*** PROVIDED DATA ***

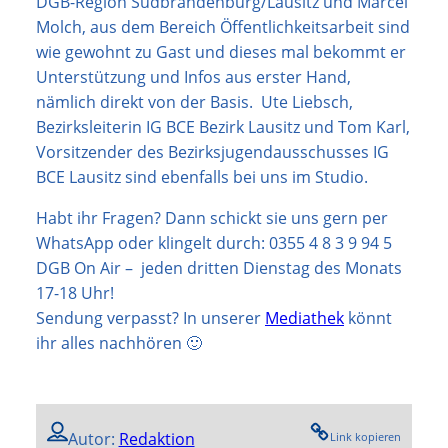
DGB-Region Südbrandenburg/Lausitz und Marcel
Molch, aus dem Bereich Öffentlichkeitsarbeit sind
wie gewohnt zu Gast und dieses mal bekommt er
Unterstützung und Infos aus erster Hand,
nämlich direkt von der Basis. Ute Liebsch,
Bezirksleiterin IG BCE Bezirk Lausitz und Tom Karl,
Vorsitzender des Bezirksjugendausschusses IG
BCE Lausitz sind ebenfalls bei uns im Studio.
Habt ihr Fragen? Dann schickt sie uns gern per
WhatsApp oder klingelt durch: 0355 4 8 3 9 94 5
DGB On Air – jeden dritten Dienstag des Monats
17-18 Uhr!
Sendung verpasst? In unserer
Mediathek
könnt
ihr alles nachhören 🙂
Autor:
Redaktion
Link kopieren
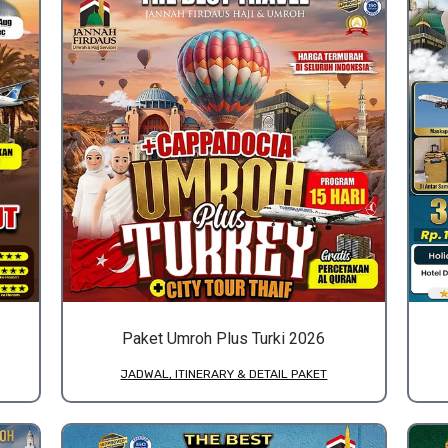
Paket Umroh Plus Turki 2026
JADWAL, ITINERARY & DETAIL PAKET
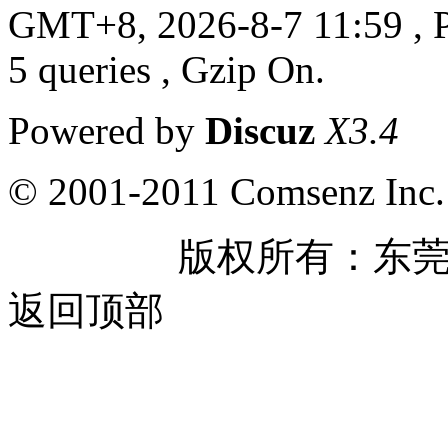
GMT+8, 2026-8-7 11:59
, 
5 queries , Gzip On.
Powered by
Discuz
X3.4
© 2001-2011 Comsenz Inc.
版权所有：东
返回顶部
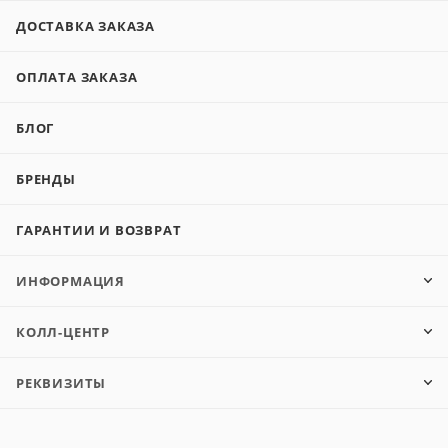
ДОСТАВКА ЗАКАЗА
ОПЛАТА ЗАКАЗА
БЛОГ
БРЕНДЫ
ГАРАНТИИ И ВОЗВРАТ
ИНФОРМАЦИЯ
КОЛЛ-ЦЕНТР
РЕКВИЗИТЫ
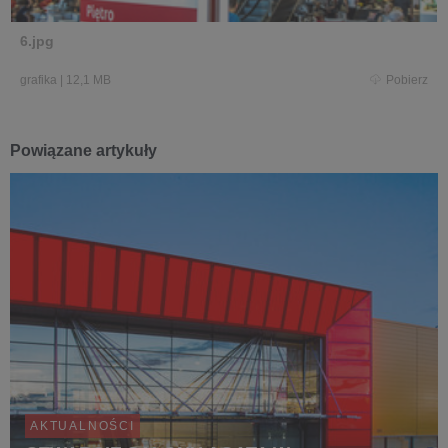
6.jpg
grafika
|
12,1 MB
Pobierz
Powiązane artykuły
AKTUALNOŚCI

*** End of PROVIDED DATA ***

## TO DO
Every line where "Lausitz" appears must be returned from the listing above.

## ANSWER TO THE EXERCISE
DGB-Region Südbrandenburg/Lausitz und Marcel
Bezirksleiterin IG BCE Bezirk Lausitz und Tom Karl,
BCE Lausitz sind ebenfalls bei uns im Studio.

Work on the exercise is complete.